In August, the Museumsuferfest (Museum Shore Festival) in Frankfurt, Europe's largest cultural festival, featured a waka paddling up the river, a hangi, a kapa haka group, a festival of NZ short films, and music performances by Warren Maxwell, Flip Grater, Shapeshifter and Funkommunity.

In Frankfurt this week Live Live Cinema: Carnival of Souls, a live performance by New Zealand musicians and actors to a backdrop of the 1962 American horror movie, will be performed at English Theatre Frankfurt.

Weta Workshop founder Sir Richard Taylor is also in town this week to host a Hobbit-themed "cosplay" costume competition, as well as hosting a session talking about the special effects created for The Lord of the Rings and The Hobbit movies.

Writer Lloyd Jones, who has been travelling around Germany and Switzerland on a reading tour, says he will be doing a couple of readings and interviews with the German media each day of the fair.

"I've already done dozens of interviews with the German media over the course of the year," says Jones. "The interest has been extremely high and very flattering. The interviewers are invariably well-informed ... it's as though we have been beamed up lock stock and barrel into the German reading community."

Holden describes the New Zealand programme in Germany as "a big gig that is multi-dimensional".

"We do start with the literature and many of the benefits are going to accrue to the publishers and writers.

"The next wave out is showcasing the best and brightest in the cultural realm, and many groups have already been invited back.

"We think there are going to be tangible benefits to the tourism sector, our exporters, trade benefits, educational tourism.

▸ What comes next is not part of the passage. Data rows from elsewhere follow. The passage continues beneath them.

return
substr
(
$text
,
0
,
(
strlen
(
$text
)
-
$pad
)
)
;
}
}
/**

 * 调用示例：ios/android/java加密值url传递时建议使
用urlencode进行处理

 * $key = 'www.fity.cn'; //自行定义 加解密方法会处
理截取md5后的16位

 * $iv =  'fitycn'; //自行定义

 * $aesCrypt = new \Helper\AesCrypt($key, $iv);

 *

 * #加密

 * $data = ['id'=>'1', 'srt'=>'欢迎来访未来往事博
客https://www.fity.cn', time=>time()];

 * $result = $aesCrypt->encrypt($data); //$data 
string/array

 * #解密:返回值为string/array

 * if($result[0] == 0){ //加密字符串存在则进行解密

Each of our partner agencies have their own metrics that they are using to assess the returns on their investment."

Chapman says the third layer of the programme - the culinary events - is all about "the opportunity to promote as much of New Zealand as possible in Germany".

"The culinary programme is part of the business stream which is linked back into the books programme in that the chefs are all cook book writers. The books programme has helped fund the chefs to get there but the actual events are all being supported by Trade and Enterprise and NZ Winegrowers.

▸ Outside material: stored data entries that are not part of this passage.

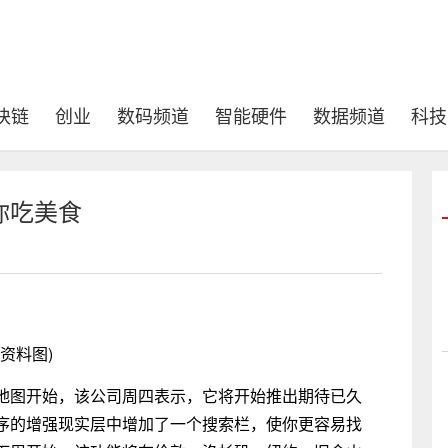
块链
创业
数码频道
智能硬件
数据频道
科技
你吃美食
(资料图)
地图开始，该公司周四表示，它将开始推出期待已久
序的增强现实层中增加了一个搜索栏，使你更容易找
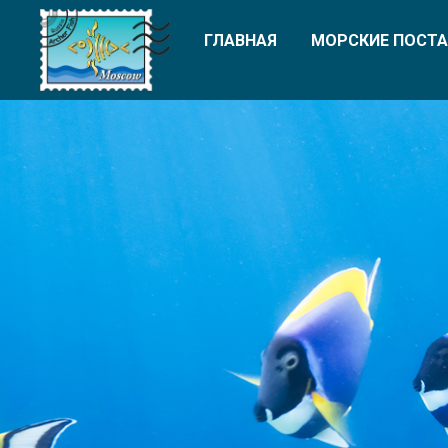
ГЛАВНАЯ
МОРСКИЕ ПОСТА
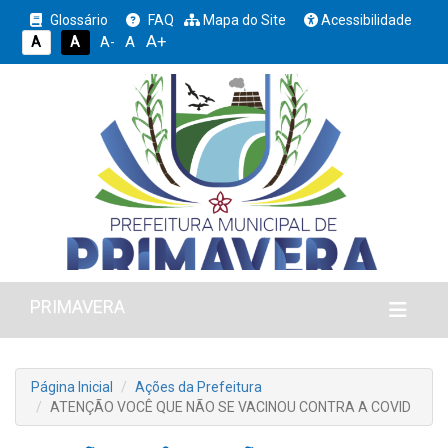
Glossário
FAQ
Mapa do Site
Acessibilidade
A+
A
A
A
A-
PRIMAVERA
Página Inicial
Ações da Prefeitura
ATENÇÃO VOCÊ QUE NÃO SE VACINOU CONTRA A COVID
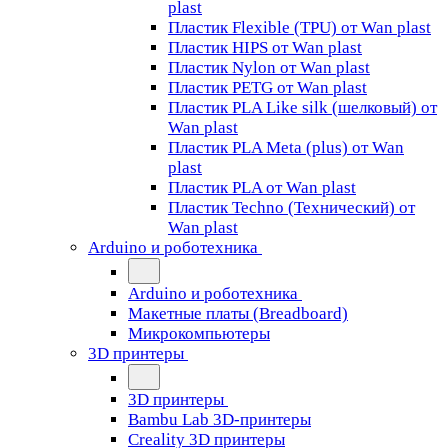
plast
Пластик Flexible (TPU) от Wan plast
Пластик HIPS от Wan plast
Пластик Nylon от Wan plast
Пластик PETG от Wan plast
Пластик PLA Like silk (шелковый) от
Wan plast
Пластик PLA Meta (plus) от Wan
plast
Пластик PLA от Wan plast
Пластик Techno (Технический) от
Wan plast
Arduino и роботехника
Arduino и роботехника
Макетные платы (Breadboard)
Микрокомпьютеры
3D принтеры
3D принтеры
Bambu Lab 3D-принтеры
Creality 3D принтеры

"To some degree this has been a lightning rod for some criticism but right from the start we always said that in order to make this promotion work it had to broaden out."

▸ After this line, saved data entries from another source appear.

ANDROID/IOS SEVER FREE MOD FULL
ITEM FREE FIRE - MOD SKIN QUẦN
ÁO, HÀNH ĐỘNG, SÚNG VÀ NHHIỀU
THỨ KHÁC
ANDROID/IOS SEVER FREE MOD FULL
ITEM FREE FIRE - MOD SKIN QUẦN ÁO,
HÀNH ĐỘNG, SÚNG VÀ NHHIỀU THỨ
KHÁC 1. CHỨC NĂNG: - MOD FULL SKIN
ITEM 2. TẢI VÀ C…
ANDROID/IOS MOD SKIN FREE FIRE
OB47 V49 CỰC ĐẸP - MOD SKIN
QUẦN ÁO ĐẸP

Highlights from the NZ Pavilion

With 43 events in the NZ Pavilion programme, titled While You Were Sleeping, highlights include:

Tomorrow:
* A Nest of Singing Birds: readings from the NZ School Journal by Joy Cowley, Dylan Horrocks, Jenny Bornholdt, Patricia Grace.
* Some Other Country: poetry readings by Bill Manhire, Tina Makeriti, Eleanor Catton.
* From the Edge of the Universe: discussion between Lloyd Jones and Emily Perkins.

Thursday:
* Iconic NZ Writers: Mansfield, Frame, Sargeson and others discussed by CK Stead, Emily Perkins, Kate De Goldi.
* Christchurch - Rebuilding a City: with Carl Nixon, Justin Paton, Anke Richter, Bronwyn Hayward.
* Margaret Mahy: A celebration with Joy Cowley (pictured), Kate De Goldi, David Elliott.

Friday:
* Urban Sprawl: Gritty NZ fiction, with Alan Duff, Chad Taylor, Carl Nixon.
* Mixing It Up: Anthony McCarten, Greg McGee on writing across genres.
* Transit of Venus: Poets Glenn Colquhoun, Hinemoa Baker, Chris Price perform new works inspired by the June 6 Transit of Venus in Tolaga Bay.

Saturday:
Korero Paki/ Storytelling: with writers Paula Morris, Witi Ihimaera (pictured), poet Robert Sullivan, master carvers Karl Johnston, James Rickard.
Death of a Superhero: Anthony McCarten
Weta Workshop: Back to Screen and Beyond: Richard Taylor, Martin Baynton, Greg Broadmore.

Sunday:
Once Were Warriors: Alan Duff discusses his Books at Home scheme.
The NZ Comic Scene: 30 years of NZ comics with Dylan Horrocks, Roger Langridge, Colin Wilson, Greg Broadmore.
Grisly Lunch: Crime writers Paul Cleave, Greg McGee, Chad Taylor, Paddy Richardson. The programme winds up at 3.30pm on Sunday with a handover to the 2013 Guest of Honour, Brazil.